BEGIN DATASET ENTRIES

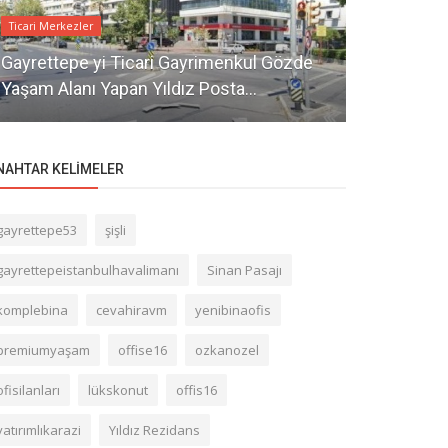
Ticari Merkezler
Ticari Gayrime
Gayrettepe yi Ticari Gayrimenkul Gözde
Zincirlikuy
Yaşam Alanı Yapan Yıldız Posta...
Adalet Park
NAHTAR KELIMELER
gayrettepe53
şişli
gayrettepeistanbulhavalimanı
Sinan Pasajı
komplebina
cevahiravm
yenibinaofis
premiumyaşam
offise16
ozkanozel
ofisilanları
lükskonut
offis16
yatırımlıkarazi
Yıldız Rezidans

END DATASET ENTRIES

▶ [WHAT YOU ARE ASKED TO DO]: Find every line above where the word "Yıldız" occurs, and copy that line.

▶ [TASK RESPONSE]:
Yaşam Alanı Yapan Yıldız Posta...
Yıldız Rezidans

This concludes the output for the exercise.